KevinCookLand Council network loses Land Rights Legend Kevin Cook

In late July, the Land Rights network lost a true Land Rights Legend, Kevin Cook, the NSW Aboriginal Land Council’s first elected Chairperson.

Kevin, also fondly known as “Cookie”, was a giant in the Land Rights movement. He was a fighter in the struggle for Land Rights and a leader for the NSW Aboriginal Land Council (NSWALC) as its first elected Chairperson.

He was born and raised at Cringila, near Wollongong and his family is from the Wandandian people, who had close ties with the Yuin and Dharawal language groups.

In the 1970s and 1980s, Kevin ensured the Land Rights network found its voice through the Black Defence Group in 1977 as well as broader advocacy movements aimed at building alliances with trade unions, churches and other Aboriginal activists.

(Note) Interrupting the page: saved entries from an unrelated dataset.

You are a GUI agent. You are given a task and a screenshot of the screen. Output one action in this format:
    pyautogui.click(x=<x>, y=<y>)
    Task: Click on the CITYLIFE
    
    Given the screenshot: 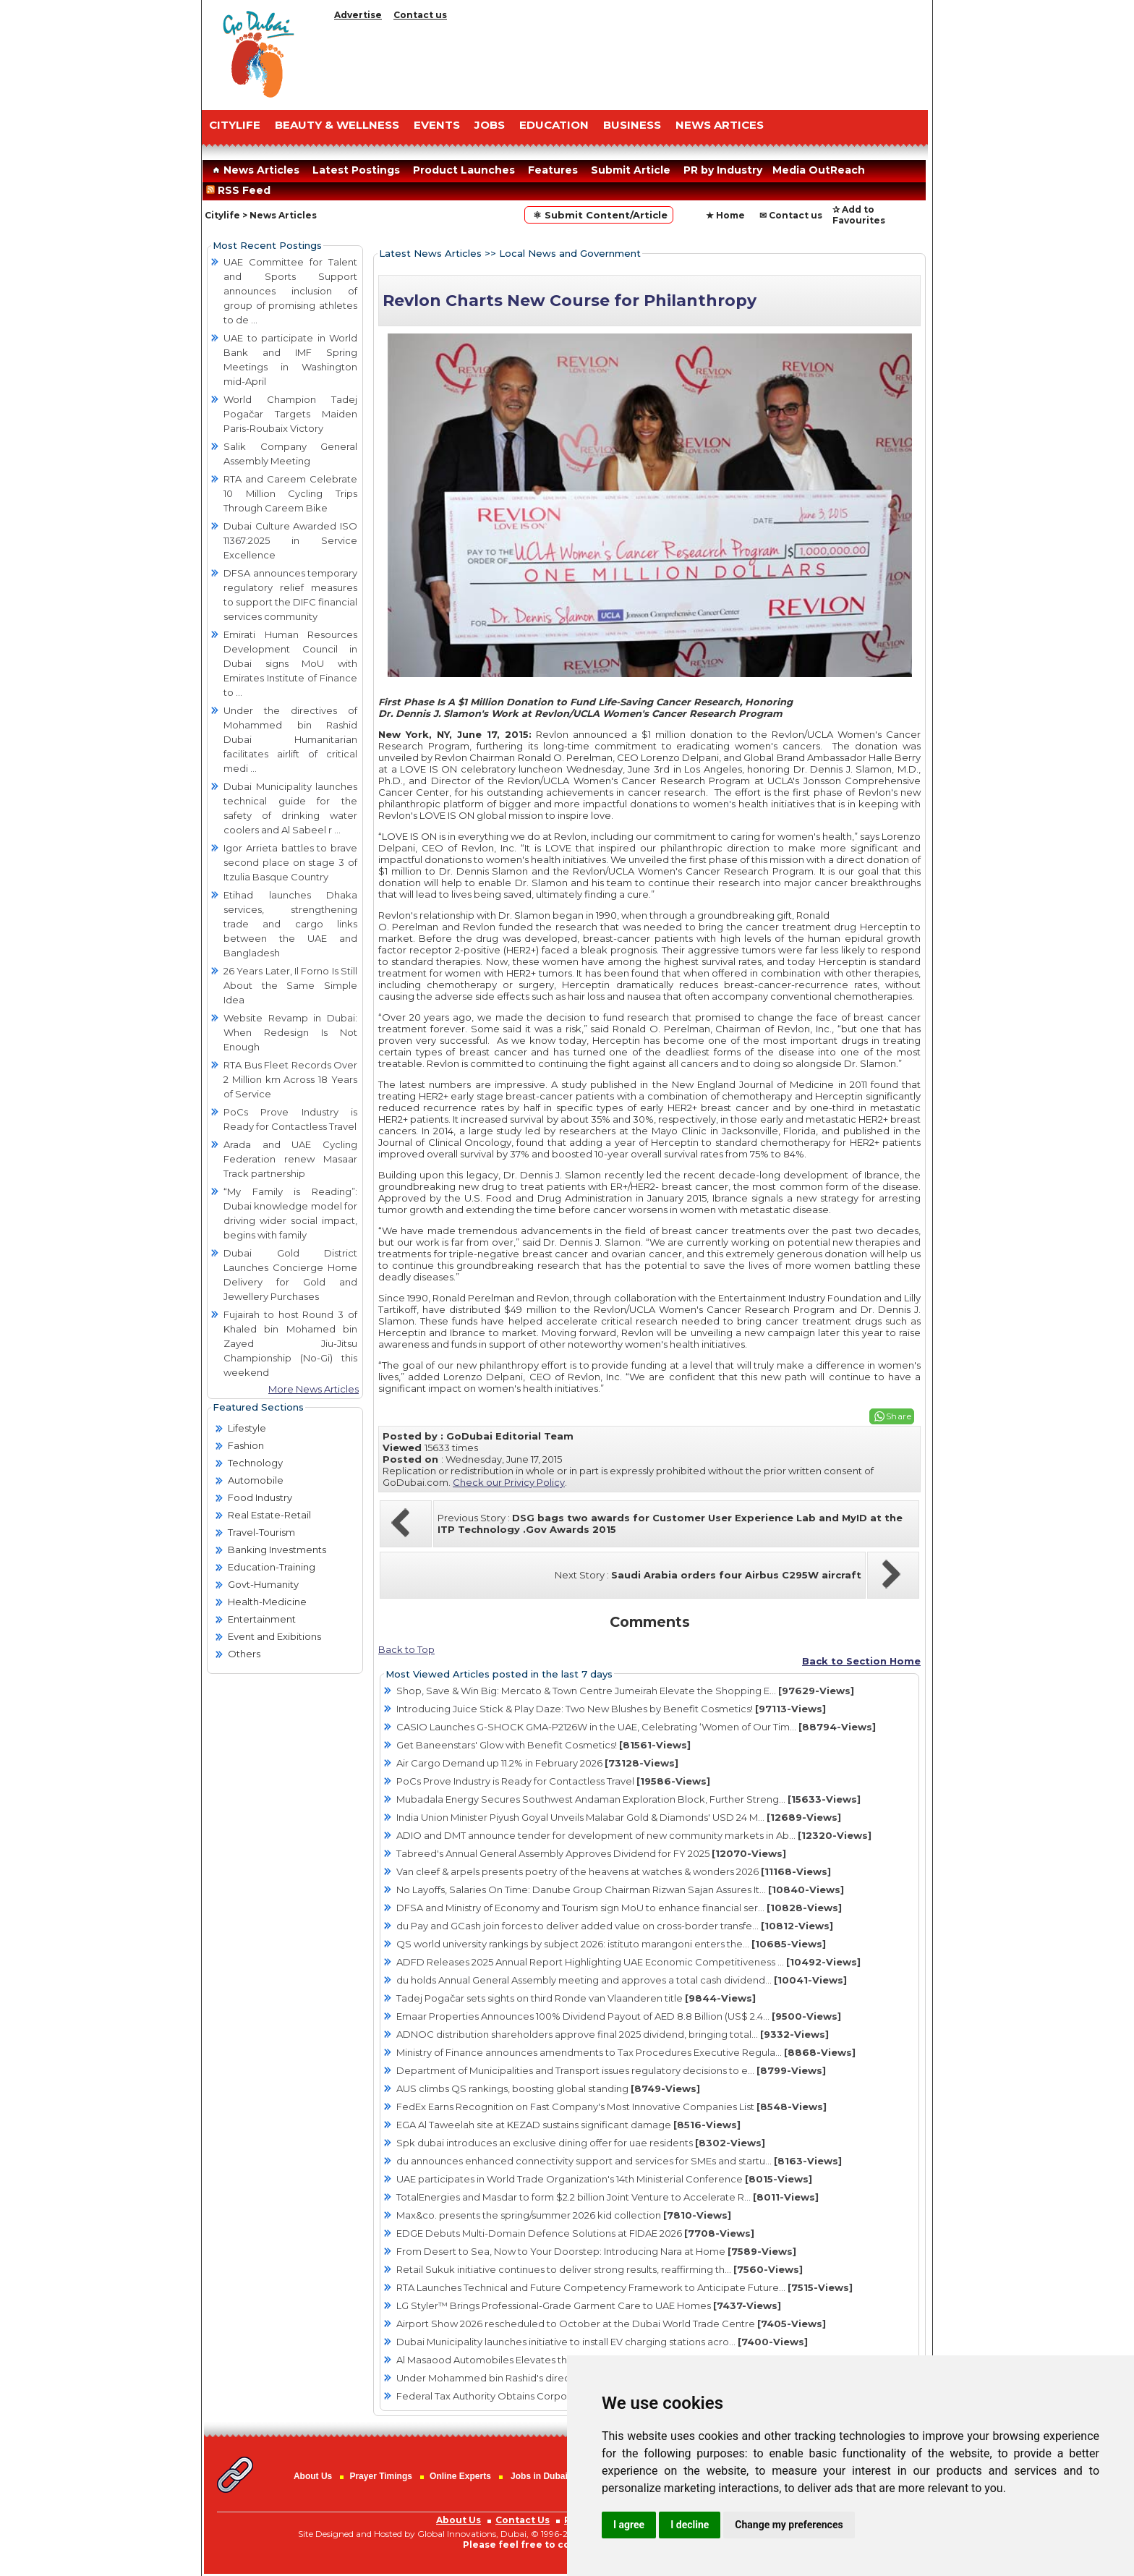 What is the action you would take?
    pyautogui.click(x=234, y=125)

The Black Defence Group was the precursor to the establishment of the NSW Aboriginal Land Council in the lead-up to the passage of the NSW Aboriginal Land Rights Act in 1983.

As Chairperson of the NSW Aboriginal Land Council, Kevin led from the front by pressing the State Government to deliver on its commitment to right the wrongs of dispossession of Aboriginal land.

He also understood the need to protect Land Rights and to turn the early gains into a long-term future through education, serving as the first Aboriginal General-Secretary of Tranby Aboriginal College in 1981.

Kevin was also active in the trade union movement with the Builders Labourers Federation which was heavily involved in Land Rights, and he raised awareness and solutions to stop Aboriginal deaths in custody. He was also a published author on the history of Land Rights.

Since 2009, senior Aboriginal leaders have delivered an annual lecture named in his honour at Yabun in Sydney, ensuring Kevin’s pioneering work is acknowledged and celebrated.

Kevin was a humble man but his memory and achievements are lasting and inspiring to future generations who have the responsibility of continuing his legacy in the Land Rights movement.